▶ DATA FOR PROCESSING
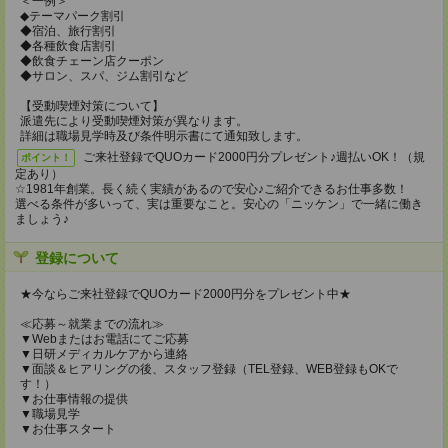
＜一例＞
◆テーマパーク割引
◆宿泊、旅行割引
◆各種飲食店割引
◆飲食チェーン店クーポン
◆サロン、スパ、ジム割引など
【受動喫煙対策について】
派遣先により受動喫煙対策が異なります。
詳細は職場見学時及び条件明示書にて通知致します。
ご来社登録でQUOカード2000円分プレゼント♪週払いOK！（規
ポイント！
定あり）
☆1981年創業。長く続く実績があるので安心♪ご紹介できるお仕事多数！
選べる条件が多いって、実は重要なこと。安心の「ニッケン」で一緒に働き
ましょう♪
登録について
★今ならご来社登録でQUOカード2000円分をプレゼント中★
≪応募～就業までの流れ≫
▼Webまたはお電話にてご応募
▼日研メディカルケアから連絡
▼面談＆ヒアリングの後、スタッフ登録（TEL登録、WEB登録もOKで
す！）
▼お仕事情報の提供
▼職場見学
▼お仕事スタート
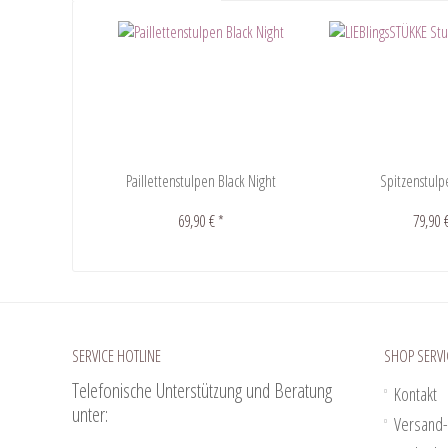
Paillettenstulpen Black Night
Spitzenstul
69,90 € *
79,90 
SERVICE HOTLINE
SHOP SERVI
Telefonische Unterstützung und Beratung
Kontakt
unter:
Versand-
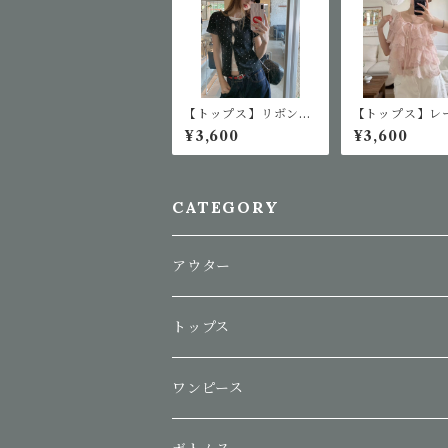
【トップス】リボンド
【トップス】レ
ット柄トップス
リル半袖ブラウ
¥3,600
¥3,600
CATEGORY
アウター
トップス
ワンピース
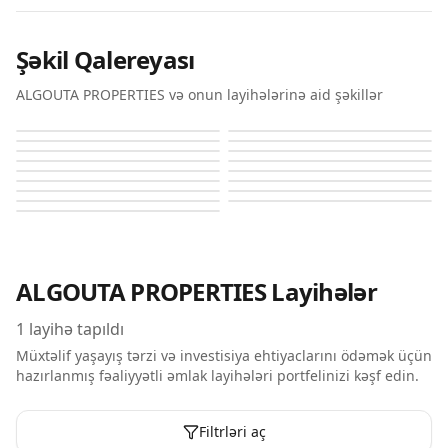
Şəkil Qalereyası
ALGOUTA PROPERTIES və onun layihələrinə aid şəkillər
The Stella Residences
The Stella Residences
The Stella Residences
The Stella Residences
The Stella Residences
The Stella Residences
The Stella Residences
The Stella Residences
The Stella Residences
The Stella Residences
The Stella Residences
The Stella Residences
The Stella Residences
The Stella Residences
The Stella Residences
The Stella Residences
The Stella Residences
ALGOUTA PROPERTIES
Layihələr
1
layihə tapıldı
Müxtəlif yaşayış tərzi və investisiya ehtiyaclarını ödəmək üçün
hazırlanmış fəaliyyətli əmlak layihələri portfelinizi kəşf edin.
Filtrləri aç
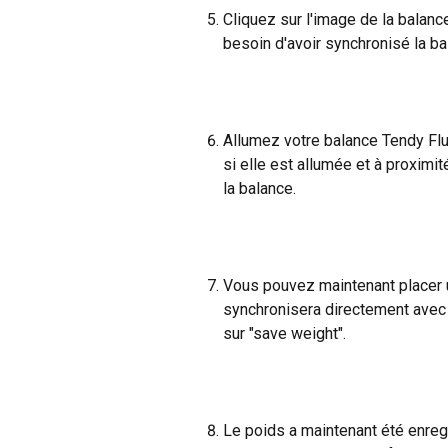
Cliquez sur l'image de la balanc
besoin d'avoir synchronisé la ba
Allumez votre balance Tendy Fluct
si elle est allumée et à proximi
la balance.
Vous pouvez maintenant placer u
synchronisera directement avec l
sur "save weight".
Le poids a maintenant été enregis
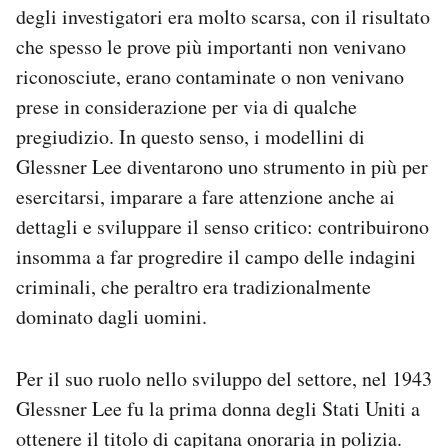
degli investigatori era molto scarsa, con il risultato
che spesso le prove più importanti non venivano
riconosciute, erano contaminate o non venivano
prese in considerazione per via di qualche
pregiudizio. In questo senso, i modellini di
Glessner Lee diventarono uno strumento in più per
esercitarsi, imparare a fare attenzione anche ai
dettagli e sviluppare il senso critico: contribuirono
insomma a far progredire il campo delle indagini
criminali, che peraltro era tradizionalmente
dominato dagli uomini.
Per il suo ruolo nello sviluppo del settore, nel 1943
Glessner Lee fu la prima donna degli Stati Uniti a
ottenere il titolo di capitana onoraria in polizia.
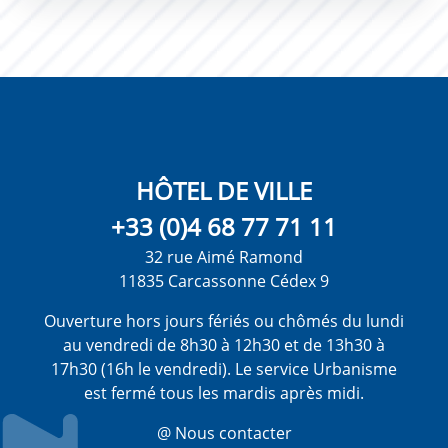
HÔTEL DE VILLE
+33 (0)4 68 77 71 11
32 rue Aimé Ramond
11835 Carcassonne Cédex 9
Ouverture hors jours fériés ou chômés du lundi
au vendredi de 8h30 à 12h30 et de 13h30 à
17h30 (16h le vendredi). Le service Urbanisme
est fermé tous les mardis après midi.
@ Nous contacter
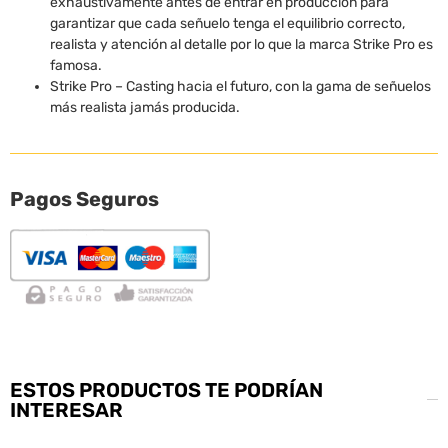
exhaustivamente antes de entrar en producción para
garantizar que cada señuelo tenga el equilibrio correcto,
realista y atención al detalle por lo que la marca Strike Pro es
famosa.
Strike Pro – Casting hacia el futuro, con la gama de señuelos
más realista jamás producida.
Pagos Seguros
ESTOS PRODUCTOS TE PODRÍAN
INTERESAR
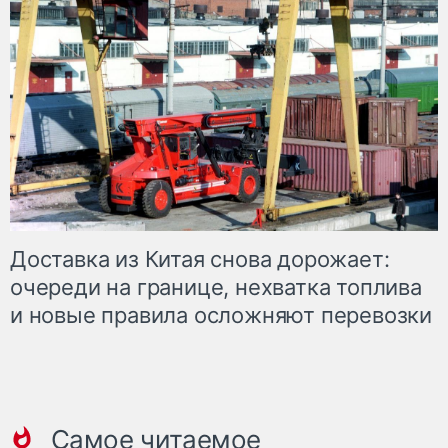
Доставка из Китая снова дорожает:
очереди на границе, нехватка топлива
и новые правила осложняют перевозки
Самое читаемое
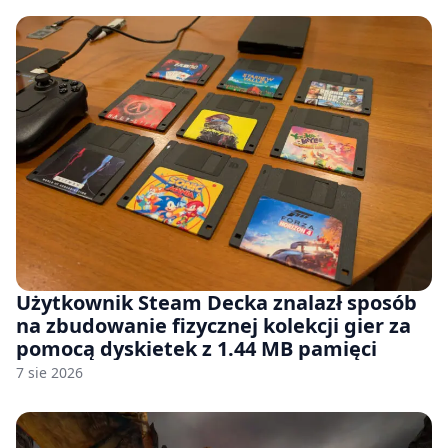
Użytkownik Steam Decka znalazł sposób
na zbudowanie fizycznej kolekcji gier za
pomocą dyskietek z 1.44 MB pamięci
7 sie 2026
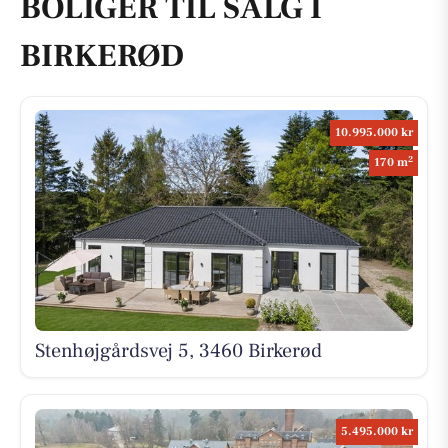
BOLIGER TIL SALG I
BIRKERØD
10.995.000 kr
2
170 m
Stenhøjgårdsvej 5, 3460 Birkerød
5.495.000 kr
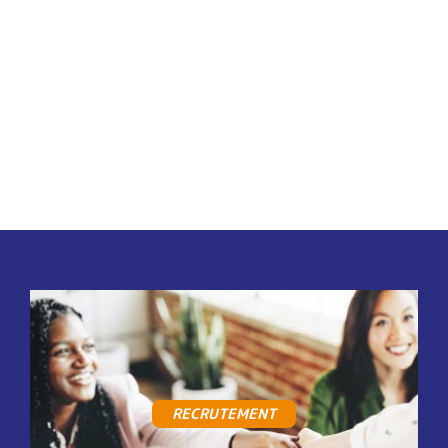
RECRUTEMENT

▶ BRIEF
Every line of the listing above is to be retyped exactly, but the pictures are to be dropped.

▶ SOLUTION FOR THIS EXERCISE
＜一例＞
◆テーマパーク割引
◆宿泊、旅行割引
◆各種飲食店割引
◆飲食チェーン店クーポン
◆サロン、スパ、ジム割引など
【受動喫煙対策について】
派遣先により受動喫煙対策が異なります。
詳細は職場見学時及び条件明示書にて通知致します。
ご来社登録でQUOカード2000円分プレゼント♪週払いOK！（規
ポイント！
定あり）
☆1981年創業。長く続く実績があるので安心♪ご紹介できるお仕事多数！
選べる条件が多いって、実は重要なこと。安心の「ニッケン」で一緒に働き
ましょう♪
登録について
★今ならご来社登録でQUOカード2000円分をプレゼント中★
≪応募～就業までの流れ≫
▼Webまたはお電話にてご応募
▼日研メディカルケアから連絡
▼面談＆ヒアリングの後、スタッフ登録（TEL登録、WEB登録もOKで
す！）
▼お仕事情報の提供
▼職場見学
▼お仕事スタート
Paillettenstulpen Black Night
Spitzenstul
69,90 € *
79,90 
SERVICE HOTLINE
SHOP SERVI
Telefonische Unterstützung und Beratung
Kontakt
unter:
Versand-
【トップス】リボンド
【トップス】レ
ット柄トップス
リル半袖ブラウ
¥3,600
¥3,600
CATEGORY
アウター
トップス
ワンピース
Şəkil Qalereyası
ALGOUTA PROPERTIES və onun layihələrinə aid şəkillər
The Stella Residences
The Stella Residences
The Stella Residences
The Stella Residences
The Stella Residences
The Stella Residences
The Stella Residences
The Stella Residences
The Stella Residences
The Stella Residences
The Stella Residences
The Stella Residences
The Stella Residences
The Stella Residences
The Stella Residences
The Stella Residences
The Stella Residences
ALGOUTA PROPERTIES
Layihələr
1
layihə tapıldı
Müxtəlif yaşayış tərzi və investisiya ehtiyaclarını ödəmək üçün
hazırlanmış fəaliyyətli əmlak layihələri portfelinizi kəşf edin.
Filtrləri aç
Cliquez sur l'image de la balanc
besoin d'avoir synchronisé la ba
Allumez votre balance Tendy Fluct
si elle est allumée et à proximi
la balance.
Vous pouvez maintenant placer u
synchronisera directement avec l
sur "save weight".
Le poids a maintenant été enregis
degli investigatori era molto scarsa, con il risultato
che spesso le prove più importanti non venivano
riconosciute, erano contaminate o non venivano
prese in considerazione per via di qualche
pregiudizio. In questo senso, i modellini di
Glessner Lee diventarono uno strumento in più per
esercitarsi, imparare a fare attenzione anche ai
dettagli e sviluppare il senso critico: contribuirono
insomma a far progredire il campo delle indagini
criminali, che peraltro era tradizionalmente
dominato dagli uomini.
Per il suo ruolo nello sviluppo del settore, nel 1943
Glessner Lee fu la prima donna degli Stati Uniti a
ottenere il titolo di capitana onoraria in polizia.
HÔTEL DE VILLE
+33 (0)4 68 77 71 11
32 rue Aimé Ramond
11835 Carcassonne Cédex 9
Ouverture hors jours fériés ou chômés du lundi
au vendredi de 8h30 à 12h30 et de 13h30 à
17h30 (16h le vendredi). Le service Urbanisme
est fermé tous les mardis après midi.
@ Nous contacter
exhaustivamente antes de entrar en producción para
garantizar que cada señuelo tenga el equilibrio correcto,
realista y atención al detalle por lo que la marca Strike Pro es
famosa.
Strike Pro – Casting hacia el futuro, con la gama de señuelos
más realista jamás producida.
Pagos Seguros
ESTOS PRODUCTOS TE PODRÍAN
INTERESAR
Доставка из Китая снова дорожает:
очереди на границе, нехватка топлива
и новые правила осложняют перевозки
Самое читаемое
Użytkownik Steam Decka znalazł sposób
na zbudowanie fizycznej kolekcji gier za
pomocą dyskietek z 1.44 MB pamięci
7 sie 2026
BOLIGER TIL SALG I
BIRKERØD
10.995.000 kr
2
170 m
Stenhøjgårdsvej 5, 3460 Birkerød
5.495.000 kr
RECRUTEMENT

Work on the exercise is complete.